Scott West Shows how high the roof will be on the Scruffy City Hall Mezzanine
Scruffy City Hall has come a long way since opening in 2014. It has been the site of many of my favorite music experiences, from lots of my favorite local bands to national artists like Alanna Royale and Ben Sollee, as well as great comics like Tim Northern and Trae Crowder. One of my favorite experiences came on the rooftop with Charlie Chaplin’s The Immigrant played on a neighboring wall while Ben Maney improvised a soundtrack on keyboards. What a night!
While the rooftop has been a cool space since its inception, it has been small and has enjoyed a limited capacity. While the rooftops over Preservation Pub and Bernadette’s merged into a magical, massive space, it remained its quaint original self. That will start changing soon.
The original conception of Scruffy City Hall, at 32 Market Square, was a Viking theme. It still has a bit of that vibe on the main floor with the large metal chandeliers and high ceilings. It’s become a bit eclectic as it has evolved, with church pews and stained glass windows, but also a range of other religious symbols, as Scott West pointed out to me as we worked our way to the rooftop from Buddha to a range of symbols I’d never consciously encountered, though I’ve walked past them many times.

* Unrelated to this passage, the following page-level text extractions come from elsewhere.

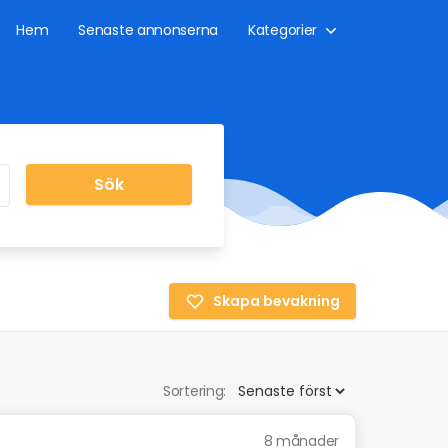
Hem
Senaste annonserna
Kategorier
Sök
Skapa bevakning
Sortering:
8 månader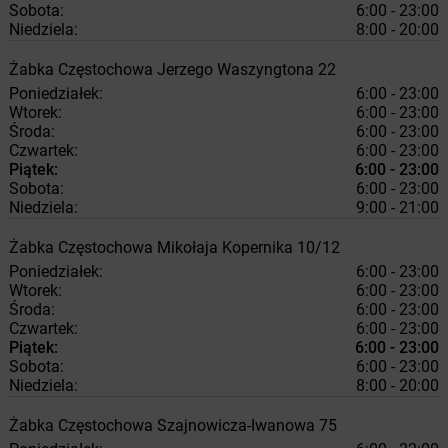
Sobota:
6:00 - 23:00
Niedziela:
8:00 - 20:00
Żabka
Częstochowa
Jerzego Waszyngtona 22
Poniedziałek:
6:00 - 23:00
Wtorek:
6:00 - 23:00
Środa:
6:00 - 23:00
Czwartek:
6:00 - 23:00
Piątek:
6:00 - 23:00
Sobota:
6:00 - 23:00
Niedziela:
9:00 - 21:00
Żabka
Częstochowa
Mikołaja Kopernika 10/12
Poniedziałek:
6:00 - 23:00
Wtorek:
6:00 - 23:00
Środa:
6:00 - 23:00
Czwartek:
6:00 - 23:00
Piątek:
6:00 - 23:00
Sobota:
6:00 - 23:00
Niedziela:
8:00 - 20:00
Żabka
Częstochowa
Szajnowicza-Iwanowa 75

Plans, which have received initial approvals, but must check a couple of last boxes before proceeding, while radically re-work and expand the rooftop. The bar, currently located at the back of the rooftop will be moved to make way for a small stair case going from the main level to a mezzanine level, which will be a new addition.
With the addition of the mezzanine level, the rooftop will roughly double in size. The kegs for beer taps and other necessary equipment will reside beneath the new level, while that level will flow to the back of the building, making for a more elevated level where the bar will be located.
Arching over the entire mezzanine level and reaching out past the doorway onto the roof will be a simulation of a large whiskey barrel providing shelter to the entire second level. It will be closed at the back, but open at the front, allowing for the rooftop to retain its outdoor feel, but to stay dry during rain.
Among other things, the covering will allow for events to be booked for the rooftop without fear of them being hampered by rain. The current level of the rooftop will not be covered, and the new covering will not be visible from below.
The hope is to start construction by early summer, with a nine-month estimate for completion, so opening is hoped for by next spring. Design work is by Markus Chady and the team at Studio Four Design and construction will be in-house by Chip Maner and W.M. Beever Construction.